The case once again puts the spotlight on the DREAM Act, and the many undocumented immigrant students who would benefit from a path to legal status if they pursue a postsecondary degree.

NBC Miami reported that last Friday, several thousand people–including students and teachers–joined a walkout protest at North Miami High School. Miami-Dade Superintendent of Schools Alberto Carvalho left the school holding Daniela’s hand. “Over my dead body will this child be deported,” he told the crowd, the station reported.

Daniela also has spoken out regarding her case, saying she doesn’t remember Colombia. “I’ve been asked the question before: ‘Do I feel American?’ or ‘Do I believe I am?'” Pelaez told NBC. “And I don’t think it’s a question. I’m American. I know the national anthem. I know the laws. I know what it is to be an American.”

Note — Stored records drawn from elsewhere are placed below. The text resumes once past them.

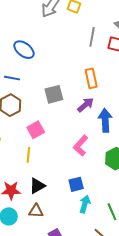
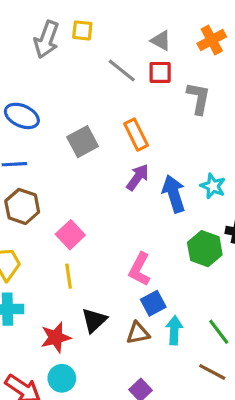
gray line: (92, 37) -> (122, 70), turned -48
gray square: (54, 94) -> (83, 142), moved
pink L-shape: (81, 146) -> (140, 269), moved
brown triangle: (36, 211) -> (138, 333), moved

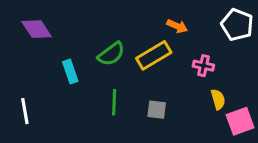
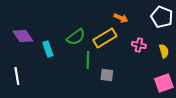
purple diamond: (37, 29) -> (23, 36), moved
yellow semicircle: (218, 99) -> (164, 51), moved
green line: (114, 102) -> (88, 60), moved

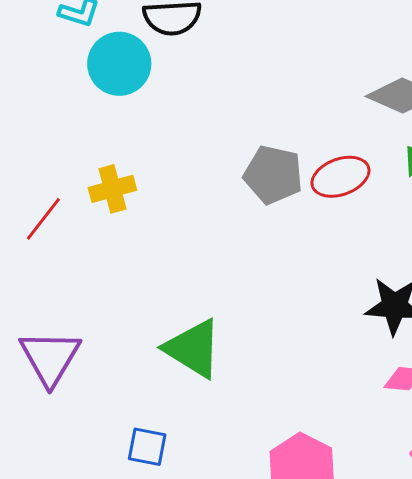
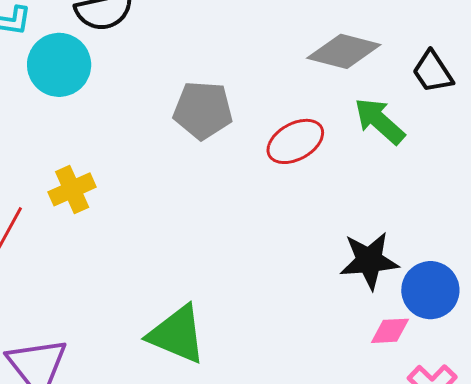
gray pentagon: (273, 175) -> (203, 110), moved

Tampa Bay Online reports that local politicians have spoken out in support of her case. Congresswoman Ileana Ros-Lehtinen, R-Florida, wants Immigration and Customs Enforcement officials to reverse the decision. Even Senator Marco Rubio, R-Florida, who has spoken out against the DREAM Act, supports Daniela’s cause

President Obama has repeatedly spoken in support of the DREAM Act and last summer announced a policy intended to lessen deportations of undocumented immigrants who are not criminals. The policy was intended to help minors brought to the U.S. as children. But The New York Times has reported that the policy has been applied unevenly, with some deportations halted and others proceeding forward. It’s unclear whether federal officials will reverse the decision in Daniela’s case.